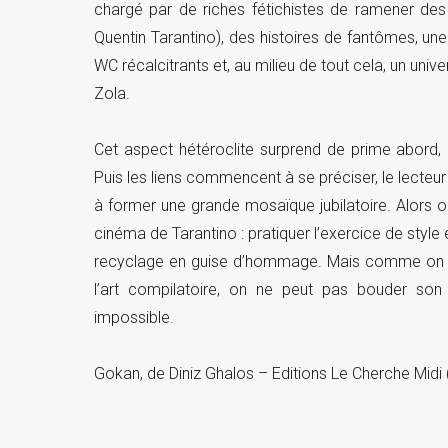
chargé par de riches fétichistes de ramener des 
Quentin Tarantino), des histoires de fantômes, une
WC récalcitrants et, au milieu de tout cela, un uni
Zola.
Cet aspect hétéroclite surprend de prime abord,
Puis les liens commencent à se préciser, le lecteur r
à former une grande mosaïque jubilatoire. Alors 
cinéma de Tarantino : pratiquer l’exercice de style e
recyclage en guise d’hommage. Mais comme on ad
l’art compilatoire, on ne peut pas bouder son 
impossible.
Gokan, de Diniz Ghalos – Editions Le Cherche Midi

********

The problem: Copy out exactly, and only, the lines from the one that contains "Cet aspect hétéroclite" through the last line of the material above.

Task response:
Cet aspect hétéroclite surprend de prime abord,
Puis les liens commencent à se préciser, le lecteur r
à former une grande mosaïque jubilatoire. Alors 
cinéma de Tarantino : pratiquer l’exercice de style e
recyclage en guise d’hommage. Mais comme on ad
l’art compilatoire, on ne peut pas bouder son 
impossible.
Gokan, de Diniz Ghalos – Editions Le Cherche Midi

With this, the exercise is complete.